CAMPAIGNS: Product Marketing - Pfizer hits road for healthyexposure

Arthritis is an affliction usually associated with older adults.

However, this debilitating condition affects older dogs too. Moreover, while many ailments can be recognized by your average pet owner, arthritis often goes undetected, as pet owners often mistake the symptoms for the drops in energy that come with old age. "Pet owners are the trigger to get dogs diagnosed with arthritis,

says Tom Lindell, VP at Colle & McVoy (C&M).

To answer canines' calls for help (and humans' misunderstanding of them), Pfizer Animal Health developed Rimadyl in 1997. This medical breakthrough was enthusiastically received by the media, veterinarians, and consumers alike. But in the four-plus years since, competing drugs and alternative treatments have cut into Rimadyl's market share. Inasmuch as canine arthritis is still a pressing medical concern, Pfizer wanted to refresh the public's memory about the condition and the Rimadyl brand.

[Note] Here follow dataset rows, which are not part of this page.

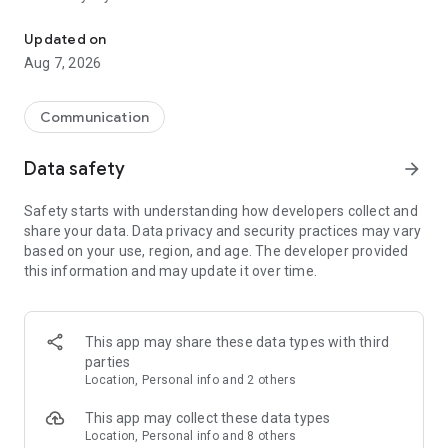
Messenger for chats, voice and video calls, group messaging, an
Send messages, photos, and files
Updated on
Send text messages, instant voice and video messages,
Aug 7, 2026
photos, videos, stickers, GIFs, contacts, and files in one chat
app. React to messages instantly with thousands of emojis,
so you can respond without typing. Personalize chats with
Communication
custom stickers, reactions, and emojis. Share photos, notes,
contact details, and files inside any conversation.
Data safety
arrow_forward
Make voice and video calls
Safety starts with understanding how developers collect and
Make voice and video calls to any Viber contact, anywhere in
share your data. Data privacy and security practices may vary
the world, on mobile or desktop. Enjoy clear sound and
based on your use, region, and age. The developer provided
smooth calling between friends, family, and colleagues. Start
this information and may update it over time.
a group video call with up to 60 people at once, use Group Call
links on the desktop, and keep the conversation going across
devices.
This app may share these data types with third
Group chats, communities, and channels
parties
Open group chats with up to 250 members and stay
Location, Personal info and 2 others
organized with polls, quizzes, @mentions, and reactions.
Discover communities and channels for sports, news, photos,
This app may collect these data types
music, and other interests. Follow topics you care about or
Location, Personal info and 8 others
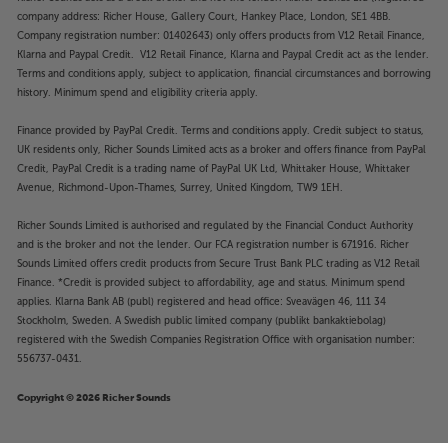
company address: Richer House, Gallery Court, Hankey Place, London, SE1 4BB.
Company registration number: 01402643) only offers products from V12 Retail Finance,
Klarna and Paypal Credit. V12 Retail Finance, Klarna and Paypal Credit act as the lender.
Terms and conditions apply, subject to application, financial circumstances and borrowing
history. Minimum spend and eligibility criteria apply.
Finance provided by PayPal Credit. Terms and conditions apply. Credit subject to status,
UK residents only, Richer Sounds Limited acts as a broker and offers finance from PayPal
Credit, PayPal Credit is a trading name of PayPal UK Ltd, Whittaker House, Whittaker
Avenue, Richmond-Upon-Thames, Surrey, United Kingdom, TW9 1EH.
Richer Sounds Limited is authorised and regulated by the Financial Conduct Authority
and is the broker and not the lender. Our FCA registration number is 671916. Richer
Sounds Limited offers credit products from Secure Trust Bank PLC trading as V12 Retail
Finance. *Credit is provided subject to affordability, age and status. Minimum spend
applies. Klarna Bank AB (publ) registered and head office: Sveavägen 46, 111 34
Stockholm, Sweden. A Swedish public limited company (publikt bankaktiebolag)
registered with the Swedish Companies Registration Office with organisation number:
556737-0431.
Copyright © 2026 Richer Sounds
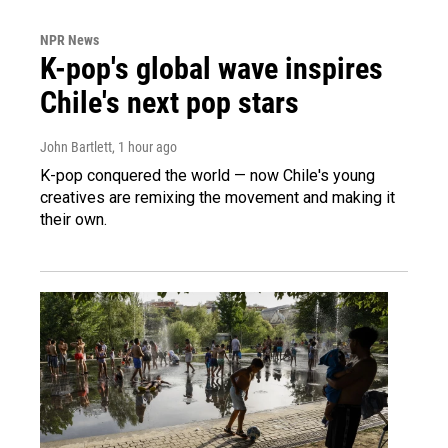
NPR News
K-pop's global wave inspires
Chile's next pop stars
John Bartlett
, 1 hour ago
K-pop conquered the world — now Chile's young
creatives are remixing the movement and making it
their own.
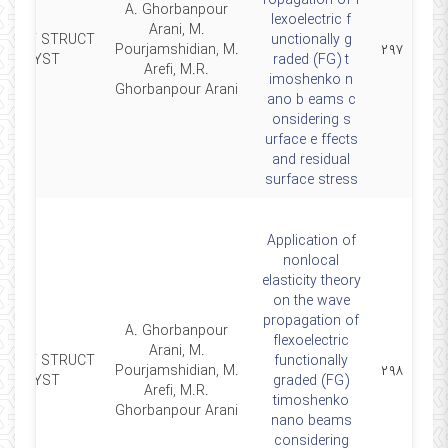
ropagation of f
A. Ghorbanpour
lexoelectric f
Arani, M.
MART STRUCT
unctionally g
Pourjamshidian, M.
۲۹۷
SYST
raded (FG) t
Arefi, M.R.
imoshenko n
Ghorbanpour Arani
ano b eams c
onsidering s
urface e ffects
and residual
surface stress
Application of
nonlocal
elasticity theory
on the wave
propagation of
A. Ghorbanpour
flexoelectric
Arani, M.
MART STRUCT
functionally
Pourjamshidian, M.
۲۹۸
SYST
graded (FG)
Arefi, M.R.
timoshenko
Ghorbanpour Arani
nano beams
considering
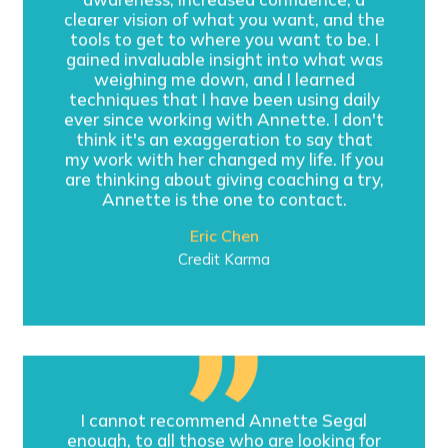
clearer vision of what you want, and the
tools to get to where you want to be. I
gained invaluable insight into what was
weighing me down, and I learned
techniques that I have been using daily
ever since working with Annette. I don't
think it's an exaggeration to say that
my work with her changed my life. If you
are thinking about giving coaching a try,
Annette is the one to contact.
Eric Chen
Credit Karma
I cannot recommend Annette Segal
enough, to all those who are looking for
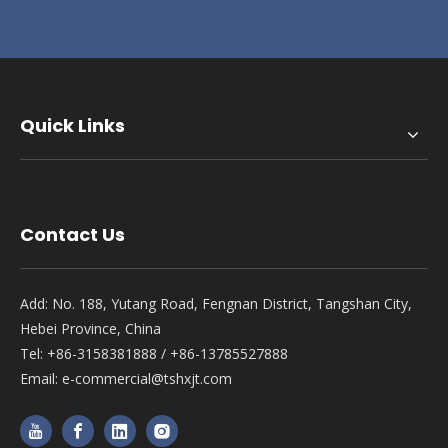
Quick Links
Contact Us
Add: No. 188, Yutang Road, Fengnan District, Tangshan City,
Hebei Province, China
Tel: +86-3158381888 / +86-13785527888
Email:
e-commercial@tshxjt.com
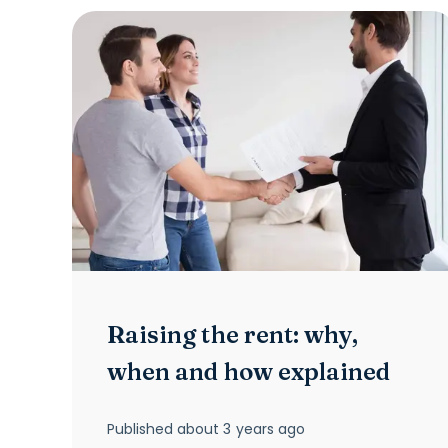
Raising the rent: why,
when and how explained
Published
about 3 years ago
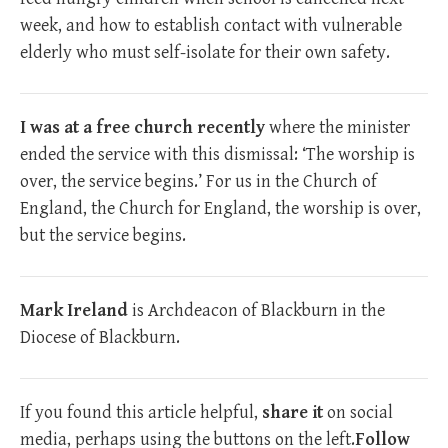
week, and how to establish contact with vulnerable
elderly who must self-isolate for their own safety.
I was at a free church recently
where the minister
ended the service with this dismissal: ‘The worship is
over, the service begins.’ For us in the Church of
England, the Church for England, the worship is over,
but the service begins.
Mark Ireland
is Archdeacon of Blackburn in the
Diocese of Blackburn.
If you found this article helpful,
share it
on social
media, perhaps using the buttons on the left.
Follow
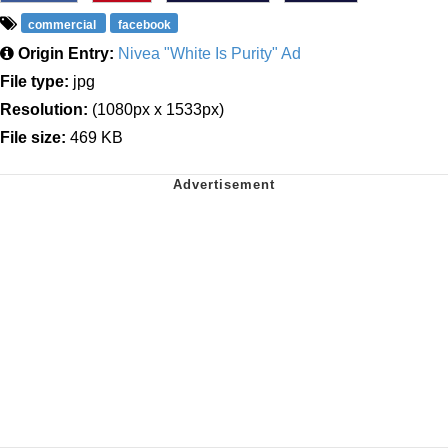
commercial
facebook
Origin Entry:
Nivea "White Is Purity" Ad
File type:
jpg
Resolution:
(1080px x 1533px)
File size:
469 KB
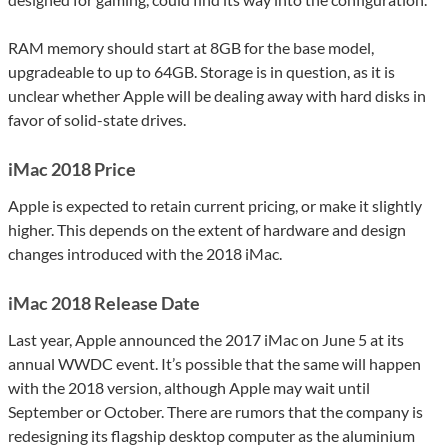
RAM memory should start at 8GB for the base model,
upgradeable to up to 64GB. Storage is in question, as it is
unclear whether Apple will be dealing away with hard disks in
favor of solid-state drives.
iMac 2018 Price
Apple is expected to retain current pricing, or make it slightly
higher. This depends on the extent of hardware and design
changes introduced with the 2018 iMac.
iMac 2018 Release Date
Last year, Apple announced the 2017 iMac on June 5 at its
annual WWDC event. It’s possible that the same will happen
with the 2018 version, although Apple may wait until
September or October. There are rumors that the company is
redesigning its flagship desktop computer as the aluminium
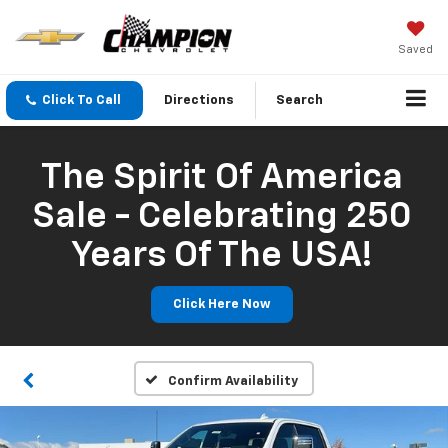
Saved
Click To Call
Directions
Search
The Spirit Of America
Sale - Celebrating 250
Years Of The USA!
Click Here Now
Confirm Availability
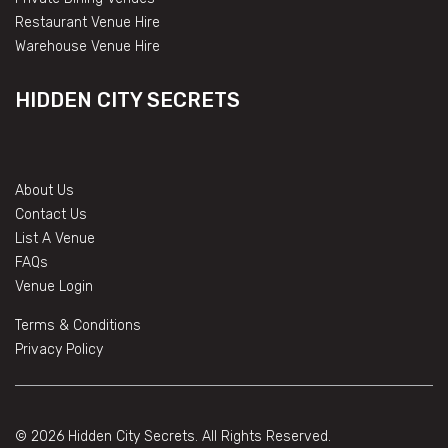
Restaurant Venue Hire
Warehouse Venue Hire
HIDDEN CITY SECRETS
About Us
Contact Us
List A Venue
FAQs
Venue Login
Terms & Conditions
Privacy Policy
© 2026 Hidden City Secrets. All Rights Reserved.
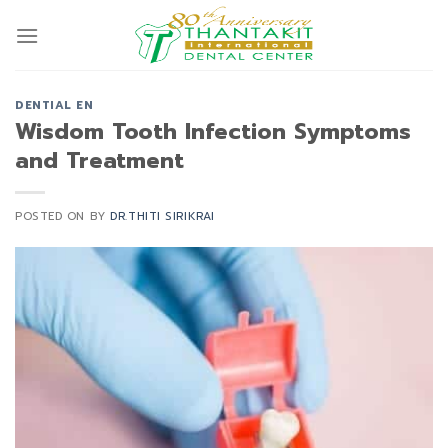
Skip
to
content
DENTIAL EN
Wisdom Tooth Infection Symptoms
and Treatment
POSTED ON
BY
DR.THITI SIRIKRAI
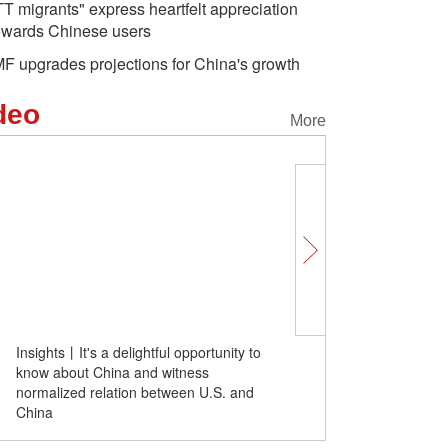
TT migrants" express heartfelt appreciation
owards Chinese users
MF upgrades projections for China's growth
deo
More
Insights丨It's a delightful opportunity to
"TT migrants" express he
know about China and witness
appreciation towards Ch
normalized relation between U.S. and
China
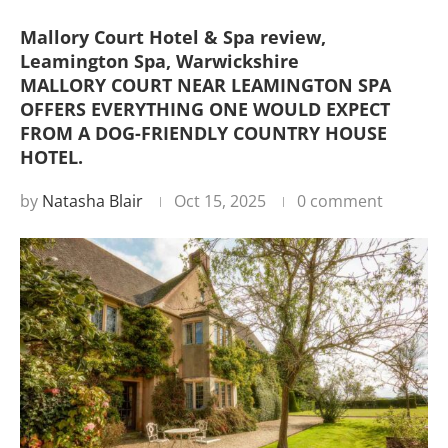
Mallory Court Hotel & Spa review,
Leamington Spa, Warwickshire
MALLORY COURT NEAR LEAMINGTON SPA
OFFERS EVERYTHING ONE WOULD EXPECT
FROM A DOG-FRIENDLY COUNTRY HOUSE
HOTEL.
by
Natasha Blair
Oct 15, 2025
0 comment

C&M was brought in to devise an approach that would woo the public and media alike. Its plan centered on Doris Roberts, the popular and meddlesome mom from CBS' mega-hit Everybody Loves Raymond, and her 11-year-old black lab Max.

"Max and I are examples of how it's possible to live full, active lives with arthritis,

says Roberts. "I can manage the pain, but Max really suffered. He lost his spirit. Since 1999, he has taken Rimadyl. He was no longer in pain, and it helped return his zest for life."

Combine Max (a living testament to Rimadyl), Roberts (a willing celebrity with knowledge about the subject), and a 32-foot RV set for a tour to four major markets - New York, Philadelphia, Cleveland, and Chicago - and the "Drive Against Pain

was ready to hit the road.


C&M pitched the effort to both national and local morning shows, along with major dailies. The RV provided a distinguishable backdrop for interviews where Roberts could speak about the issue and her appreciation for what Rimadyl did for Max, and what it can do for all dogs who suffer from arthritis.

Roberts and Max also visited animal shelters in each city, specifically ones with on-site veterinary clinics. Rimadyl is a prescription drug, so giving samples to vets was instrumental.

The shelter visits also gave Pfizer the chance to talk directly with people considering adopting a dog, particularly an older one. Prospective adopters often select puppies because they fear older dogs are more likely to cause problems and heartache due to age-related illness. C&M felt that expressing Rimadyl's benefits in this setting would give people added confidence to adopt an older dog.


The weeklong campaign found its way onto Good Morning America, Fox & Friends, and other popular morning shows. It also garnered prominent space on Joan Rivers' nationally syndicated radio show. Locally, the Drive Against Pain garnered numerous interviews in all four markets.

Initially, the tour scored 37.7 million impressions while on the road, landing in major local media outlets like the Philadelphia Inquirer, Cleveland Plain Dealer, New York Daily News, and Chicago's WGN-TV. An SMT earned the tour an extra 20.8 million impressions, and added placements in papers like The Dallas Morning News and the San Diego Union-Tribune.

The tour also laid the groundwork for a large-scale consumer ad campaign.

Combined, the efforts helped Rimadyl hit a new sales record in 2001, increasing 11% from the previous year, and rising 16% above projected figures. Market share rose to 74% in 2001, up from 67% in 2000.


The drive's success has spawned similar tours, led by Roberts, in Australia and Latin America. C&M is also looking into ways to include Roberts' emphatic message into other campaigns for Rimadyl and canine arthritis awareness.